Task: Work through the data line by line, gathering every line that has the word "Panda".

—————

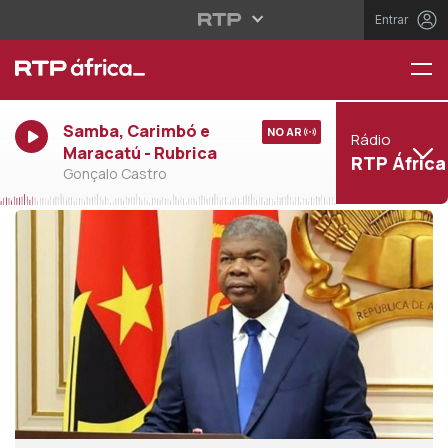
Entrar
Samba, Carimbó e
NO AR
Rádio
Maracatú - Rubrica
RTP África
Gonçalo Castro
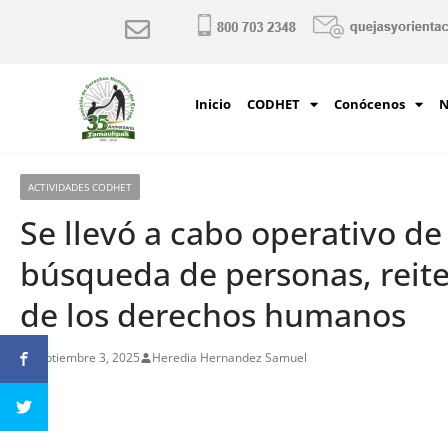
Inicio
CODHET
Conócenos
N
ACTIVIDADES CODHET
Se llevó a cabo operativo d
búsqueda de personas, reite
de los derechos humanos
septiembre 3, 2025
Heredia Hernandez Samuel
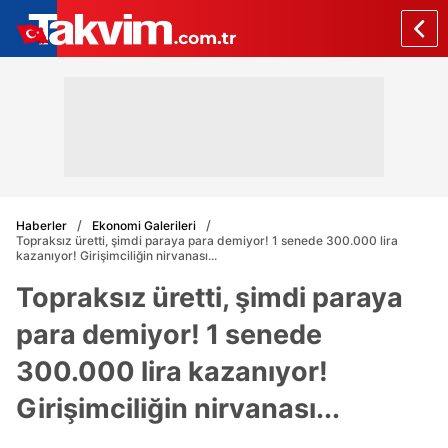
Haberler
Ekonomi Galerileri
Topraksız üretti, şimdi paraya para demiyor! 1 senede 300.000 lira
kazanıyor! Girişimciliğin nirvanası...
Topraksız üretti, şimdi paraya
para demiyor! 1 senede
300.000 lira kazanıyor!
Girişimciliğin nirvanası...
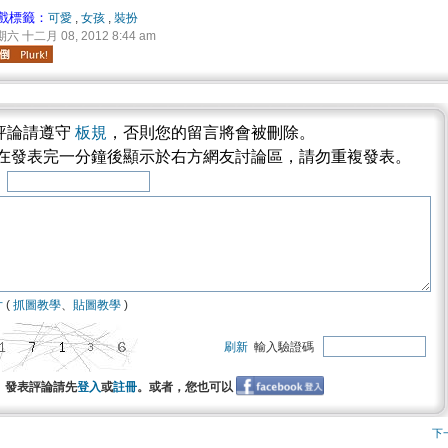
戲標籤：
可愛
,
女孩
,
裝扮
六 十二月 08, 2012 8:44 am
評論請遵守
板規
，否則您的留言將會被刪除。
將在發表完一分鐘後顯示於右方網友討論區，請勿重複發表。
稱
片
(
抓圖教學
、
貼圖教學
)
刷新
輸入驗證碼
發表評論請先
登入
或
註冊
。或者，您也可以
下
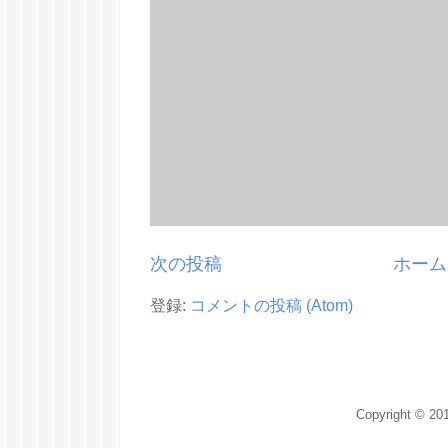
次の投稿
ホーム
登録:
コメントの投稿 (Atom)
Copyright © 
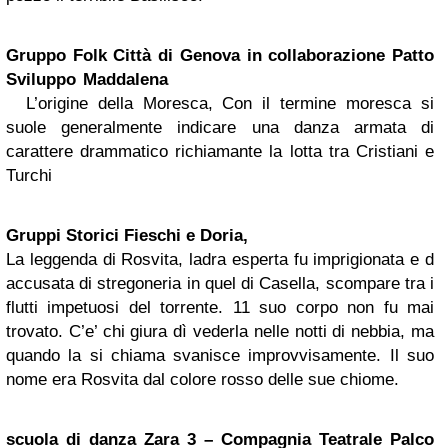
Gruppo Folk Città di Genova in collaborazione Patto
Sviluppo Maddalena
L’origine della Moresca, Con il termine moresca si
suole generalmente indicare una danza armata di
carattere drammatico richiamante la lotta tra Cristiani e
Turchi
Gruppi Storici Fieschi e Doria,
La leggenda di Rosvita, ladra esperta fu imprigionata e d
accusata di stregoneria in quel di Casella, scompare tra i
flutti impetuosi del torrente. 11 suo corpo non fu mai
trovato. C’e’ chi giura dì vederla nelle notti di nebbia, ma
quando la si chiama svanisce improvvisamente. Il suo
nome era Rosvita dal colore rosso delle sue chiome.
scuola di danza Zara 3 – Compagnia Teatrale Palco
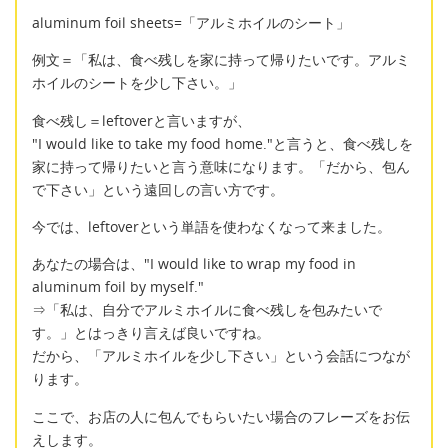
aluminum foil sheets=「アルミホイルのシート」
例文＝「私は、食べ残しを家に持って帰りたいです。アルミ
ホイルのシートを少し下さい。」
食べ残し＝leftoverと言いますが、
"I would like to take my food home."と言うと、食べ残しを
家に持って帰りたいと言う意味になります。「だから、包ん
で下さい」という遠回しの言い方です。
今では、leftoverという単語を使わなくなって来ました。
あなたの場合は、"I would like to wrap my food in
aluminum foil by myself."
⇒「私は、自分でアルミホイルに食べ残しを包みたいで
す。」とはっきり言えば良いですね。
だから、「アルミホイルを少し下さい」という会話につなが
ります。
ここで、お店の人に包んでもらいたい場合のフレーズをお伝
えします。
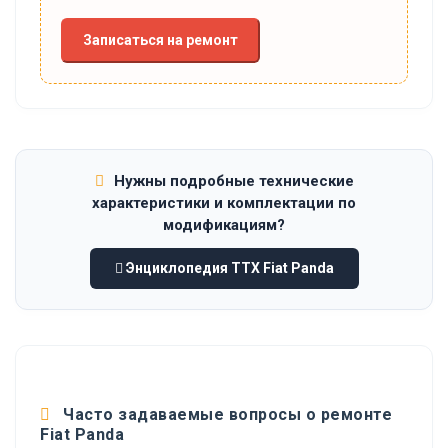
Записаться на ремонт
Нужны подробные технические
характеристики и комплектации по
модификациям?
Энциклопедия ТТХ Fiat Panda
Часто задаваемые вопросы о ремонте
Fiat Panda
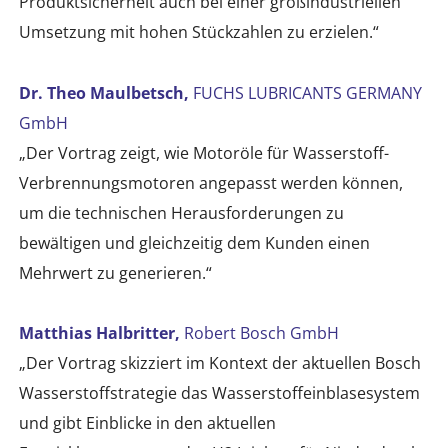
Produktsicherheit auch bei einer großindustriellen
Umsetzung mit hohen Stückzahlen zu erzielen.“
Dr. Theo Maulbetsch,
FUCHS LUBRICANTS GERMANY
GmbH
„Der Vortrag zeigt, wie Motoröle für Wasserstoff-
Verbrennungsmotoren angepasst werden können,
um die technischen Herausforderungen zu
bewältigen und gleichzeitig dem Kunden einen
Mehrwert zu generieren.“
Matthias Halbritter,
Robert Bosch GmbH
„Der Vortrag skizziert im Kontext der aktuellen Bosch
Wasserstoffstrategie das Wasserstoffeinblasesystem
und gibt Einblicke in den aktuellen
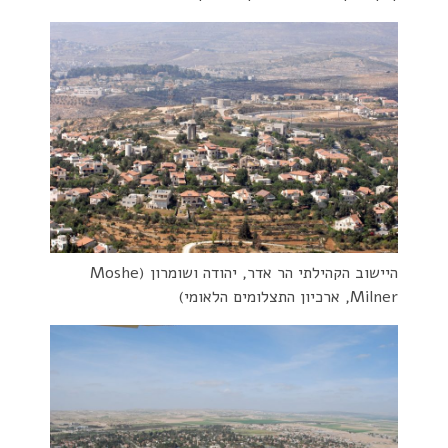
היישוב הקהילתי הר אדר, יהודה ושומרון (Moshe
Milner, ארכיון התצלומים הלאומי)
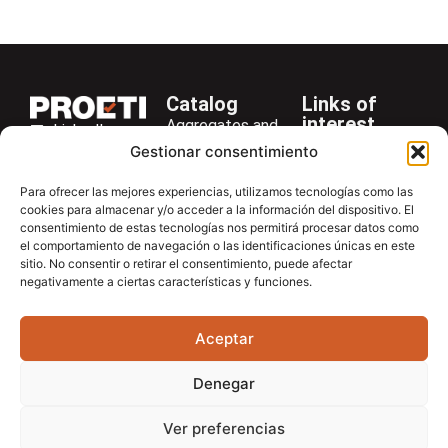
Catalog
Links of
interest
Aggregates and
LinkedIn
Company
Rocks
Gestionar consentimiento
+34 916 28
Services
Bitumen and
29 40
Para ofrecer las mejores experiencias, utilizamos tecnologías como las
Asphalt
News
cookies para almacenar y/o acceder a la información del dispositivo. El
proetisa@proetisa.com
consentimiento de estas tecnologías nos permitirá procesar datos como
Cements
Newsletter
Ctra de
el comportamiento de navegación o las identificaciones únicas en este
Concrete
Download
sitio. No consentir o retirar el consentimiento, puede afectar
Algete, Av
negativamente a ciertas características y funciones.
Soils
Contac
de Tenerife,
Soilmatic
M-106, Km
Aceptar
4,1, 28110
Steels
Algete,
General
Denegar
Madrid
Equipment
Ver preferencias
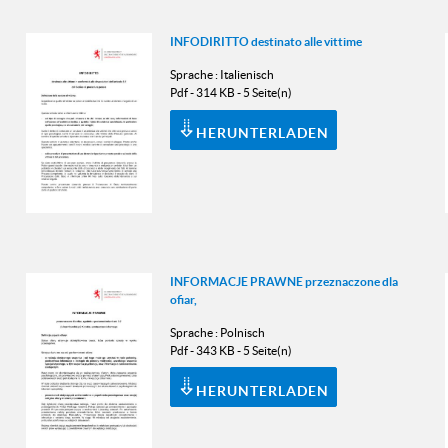
INFODIRITTO destinato alle vittime
Sprache :
Italienisch
Pdf - 314 KB - 5 Seite(n)
HERUNTERLADEN
INFORMACJE PRAWNE przeznaczone dla
ofiar,
Sprache :
Polnisch
Pdf - 343 KB - 5 Seite(n)
HERUNTERLADEN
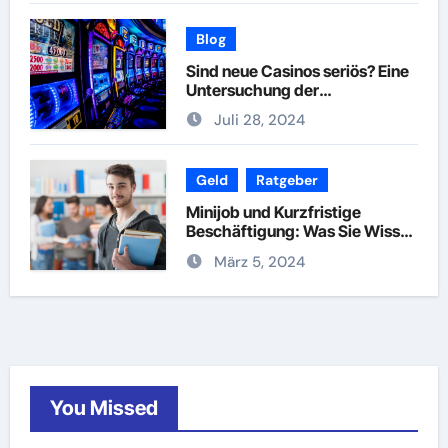
Blog
Sind neue Casinos seriös? Eine
Untersuchung der
Vertrauenswürdigkeit
Juli 28, 2024
Geld
Ratgeber
Minijob und Kurzfristige
Beschäftigung: Was Sie Wissen
Müssen
März 5, 2024
You Missed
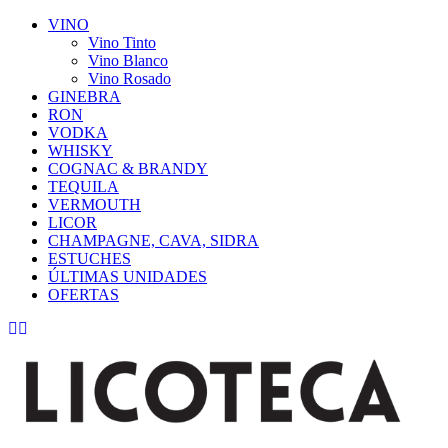
VINO
Vino Tinto
Vino Blanco
Vino Rosado
GINEBRA
RON
VODKA
WHISKY
COGNAC & BRANDY
TEQUILA
VERMOUTH
LICOR
CHAMPAGNE, CAVA, SIDRA
ESTUCHES
ÚLTIMAS UNIDADES
OFERTAS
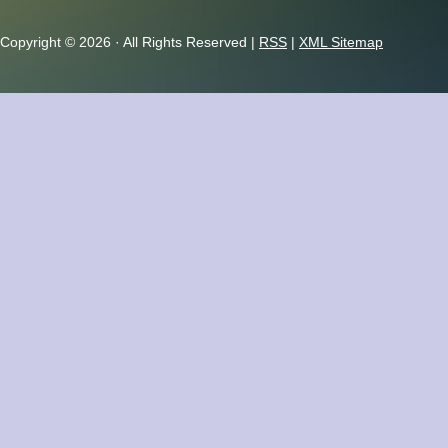
Copyright ©
2026 · All Rights Reserved |
RSS
|
XML Sitemap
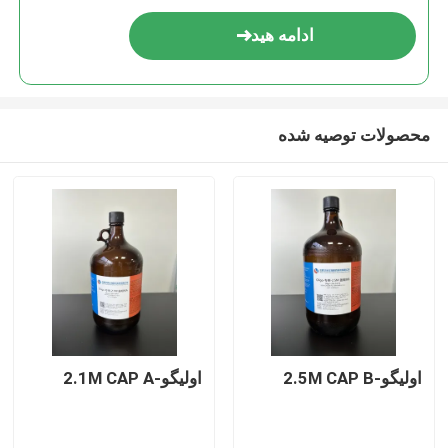
ادامه هید
محصولات توصیه شده
اولیگو-2.5M CAP B
اولیگو-2.1M CAP A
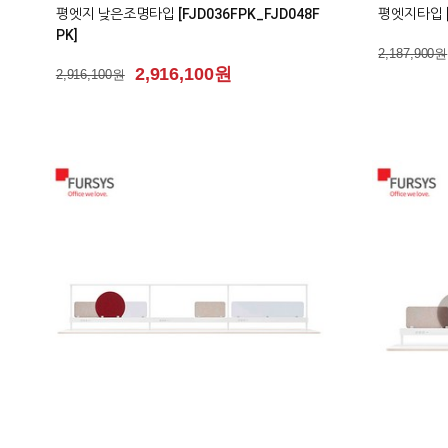
평엣지 낮은조명타입 [FJD036FPK_FJD048F
평엣지타입 [F
PK]
2,187,900원
2,916,100원
2,916,100원
0
1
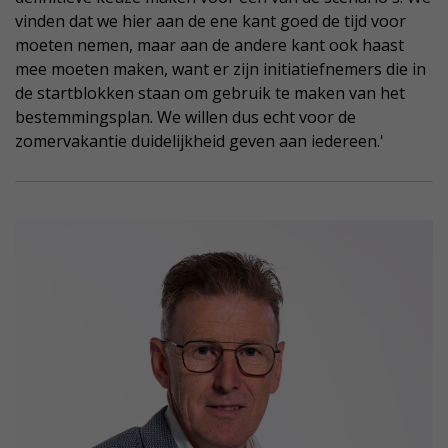
vinden dat we hier aan de ene kant goed de tijd voor
moeten nemen, maar aan de andere kant ook haast
mee moeten maken, want er zijn initiatiefnemers die in
de startblokken staan om gebruik te maken van het
bestemmingsplan. We willen dus echt voor de
zomervakantie duidelijkheid geven aan iedereen.'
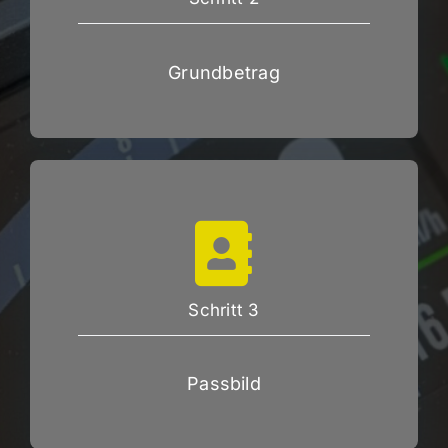
Grundbetrag
Schritt 3
Passbild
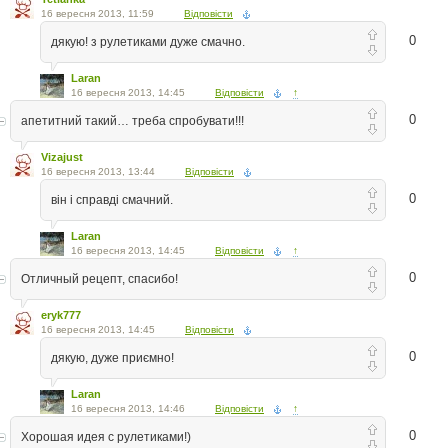
16 вересня 2013, 11:59
Відповісти
0
дякую! з рулетиками дуже смачно.
Laran
16 вересня 2013, 14:45
Відповісти
↑
0
апетитний такий… треба спробувати!!!
Vizajust
16 вересня 2013, 13:44
Відповісти
0
він і справді смачний.
Laran
16 вересня 2013, 14:45
Відповісти
↑
0
Отличный рецепт, спасибо!
eryk777
16 вересня 2013, 14:45
Відповісти
0
дякую, дуже приємно!
Laran
16 вересня 2013, 14:46
Відповісти
↑
0
Хорошая идея с рулетиками!)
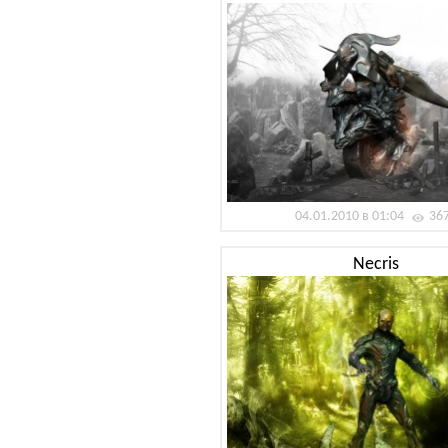
04.01.2010 в 01:04
36
Necris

—————

Exercise answer:
Энциклопедия ТТХ Fiat Panda
Fiat Panda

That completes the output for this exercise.